Onde dói A última vez que classe entrou em greve foi em 1999. Na ocasião, reivindicava reajuste.

Na rua A Frentas (Frente Associativa da Magistratura e do MP) decidiu realizar atos em cinco capitais do país, no dia 15 de março. Tema: “recomposição salarial e dignidade da magistratura”.

Munição O presidente Michel Temer pediu que seus advogados acessem e anexem ao inquérito derivado da delação da JBS a troca de mensagens entre o ex-procurador Marcello Miller e a advogada Esther Flesch. Acha que a conversa reforça a tese de que ele foi alvo de armação.

Agora vai A direção geral da Polícia Federal avisou a delegados que a nomeação de Érika Marena para a chefia da Superintendência em Sergipe sai nos próximos dias no Diário Oficial.

Linhas tortas Designada para o cargo no ano passado, Marena não o assumiu porque estava no centro da investigação interna que apura sua conduta na operação sobre desvios na Universidade Federal de Santa Catarina. Preso durante a apuração, o reitor da instituição se matou.
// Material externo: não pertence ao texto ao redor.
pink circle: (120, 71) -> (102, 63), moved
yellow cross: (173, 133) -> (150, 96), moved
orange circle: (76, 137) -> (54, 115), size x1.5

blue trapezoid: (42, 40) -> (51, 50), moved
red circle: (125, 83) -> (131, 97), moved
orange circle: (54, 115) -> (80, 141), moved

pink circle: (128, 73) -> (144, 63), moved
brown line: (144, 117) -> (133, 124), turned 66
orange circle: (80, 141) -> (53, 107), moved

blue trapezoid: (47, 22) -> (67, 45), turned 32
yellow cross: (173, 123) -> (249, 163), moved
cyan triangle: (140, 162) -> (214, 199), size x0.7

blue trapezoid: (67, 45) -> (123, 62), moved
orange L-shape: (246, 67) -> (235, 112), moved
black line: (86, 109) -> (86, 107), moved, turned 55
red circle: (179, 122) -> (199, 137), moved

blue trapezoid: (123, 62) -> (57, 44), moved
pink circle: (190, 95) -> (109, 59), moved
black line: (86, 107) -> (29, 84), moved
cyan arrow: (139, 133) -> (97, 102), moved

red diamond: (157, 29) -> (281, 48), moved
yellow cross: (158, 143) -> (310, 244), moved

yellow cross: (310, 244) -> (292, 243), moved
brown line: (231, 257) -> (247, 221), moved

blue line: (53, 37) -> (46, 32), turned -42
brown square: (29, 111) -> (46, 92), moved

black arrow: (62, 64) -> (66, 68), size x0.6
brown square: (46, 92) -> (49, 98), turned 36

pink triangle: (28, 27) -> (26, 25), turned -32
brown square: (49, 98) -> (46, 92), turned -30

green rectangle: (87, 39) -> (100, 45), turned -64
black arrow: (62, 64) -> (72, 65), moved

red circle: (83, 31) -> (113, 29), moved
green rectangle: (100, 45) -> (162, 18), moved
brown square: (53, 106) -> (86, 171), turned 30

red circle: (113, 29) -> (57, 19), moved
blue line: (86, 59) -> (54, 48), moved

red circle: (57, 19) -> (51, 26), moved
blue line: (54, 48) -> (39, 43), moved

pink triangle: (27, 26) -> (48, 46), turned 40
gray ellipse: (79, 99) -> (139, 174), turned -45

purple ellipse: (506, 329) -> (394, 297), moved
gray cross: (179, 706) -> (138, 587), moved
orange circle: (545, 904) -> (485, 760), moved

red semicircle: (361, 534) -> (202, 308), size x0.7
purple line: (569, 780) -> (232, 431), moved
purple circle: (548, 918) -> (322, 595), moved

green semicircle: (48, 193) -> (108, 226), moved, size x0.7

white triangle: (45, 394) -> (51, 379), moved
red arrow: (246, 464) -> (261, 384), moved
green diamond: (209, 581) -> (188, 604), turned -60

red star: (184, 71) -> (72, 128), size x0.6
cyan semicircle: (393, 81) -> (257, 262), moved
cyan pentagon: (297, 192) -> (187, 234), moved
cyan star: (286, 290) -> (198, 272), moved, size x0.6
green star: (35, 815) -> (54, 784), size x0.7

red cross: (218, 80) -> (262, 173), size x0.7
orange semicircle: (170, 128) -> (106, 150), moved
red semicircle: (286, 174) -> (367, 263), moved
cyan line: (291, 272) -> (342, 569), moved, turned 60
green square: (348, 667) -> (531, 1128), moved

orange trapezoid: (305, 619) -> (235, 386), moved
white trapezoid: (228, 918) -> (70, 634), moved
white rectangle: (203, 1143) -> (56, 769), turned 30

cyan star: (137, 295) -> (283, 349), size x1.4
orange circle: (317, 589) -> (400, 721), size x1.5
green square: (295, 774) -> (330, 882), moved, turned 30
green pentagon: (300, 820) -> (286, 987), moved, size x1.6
Mostra sua cara Ao vetar discussão sobre a nova pauta econômica do governo, o presidente da Câmara, Rodrigo Maia (DEM-RJ), pode acabar dando um tiro no pé. Setores do mercado financeiro que sempre foram simpáticos ao democrata dizem que ele tem reforçado a imagem de que não tem “estabilidade emocional”.

Deixe-me ir O DEM justifica: faz pressão para Temer vestir logo o figurino de candidato, liberando a sigla para desembarcar de seu governo.

La mano de Dios Aliados de João Doria (PSDB) traçaram estratégia para dar um verniz de convocação popular à sua pré-candidatura ao governo do Estado. Para justificar o abandono da Prefeitura de SP, começaram a circular lista de apoio à indicação dele ao posto. O documento será usado para inscrevê-lo nas prévias.

Haja gente Segundo tucanos, o estatuto do partido não impede que outras pessoas inscrevam alguém como pré-candidato nas prévias, mas para que isso ocorresse seria necessário o apoio de 20% dos delegados– cerca de 700 nomes.

Eu que fiz No almoço com a bancada do PSDB no Congresso, o governador Geraldo Alckmin entregou um papel sulfite a cada parlamentar com um gráfico que compara a taxa de homicídios de São Paulo com a do Brasil. O informe diz que no Estado foram 8,02 mortes a cada 100 mil habitantes em 2017; no Brasil, 28,9.

Eu que fiz 2 Alckmin afirmou que, como a segurança será o principal tema da disputa eleitoral, “a eficiência de São Paulo será um case na campanha”.

Assim não dá Presidente do PSDB, o governador foi duramente cobrado por deputados e senadores sobre a distribuição de recursos para o corrida eleitoral deste ano. A promessa, por enquanto, é a de que cada um contará com R$ 500 mil.

Quero mais Os parlamentares afirmam que o valor é insuficiente e que o partido precisar garantir ao menos R$ 1 milhão para cada um. Alckmin ficou de fazer um planejamento.

Qual é? Petistas se irritaram com a aproximação do ex-prefeito Fernando Haddad com Ciro Gomes (PDT) e pediram que Lula o chame para uma conversa.

TIROTEIO

Temer implodiu a parca governabilidade que ainda tinha. Trocou parlamentares fiéis por quem tem ouvidos moucos para a sociedade.
DO DEPUTADO PAULO PIMENTA (PT-RS), sobre os presidentes da Câmara e do Senado criticarem Michel Temer, e o marqueteiro Elsinho Mouco defendê-lo.

CONTRAPONTO

Perde o amigo, não a piada

Na volta ao Senado da licença médica que foi obrigado a tirar após ter caído de uma mula, Ronaldo Caiado (DEM-GO) não escapou dos gracejos dos colegas. Nesta quarta (21), na Comissão de Constituição e Justiça, ele elogiou o relatório de Lasier Martins (PSD-RS) sobre projeto que trata do uso de cartões corporativos. Ana Amélia (PP-RS) pegou carona:

— Faço as mesmas observações que Caiado, senador que festejamos o retorno depois de um longo e sofrido tratamento para se recuperar de um acidente cavalar!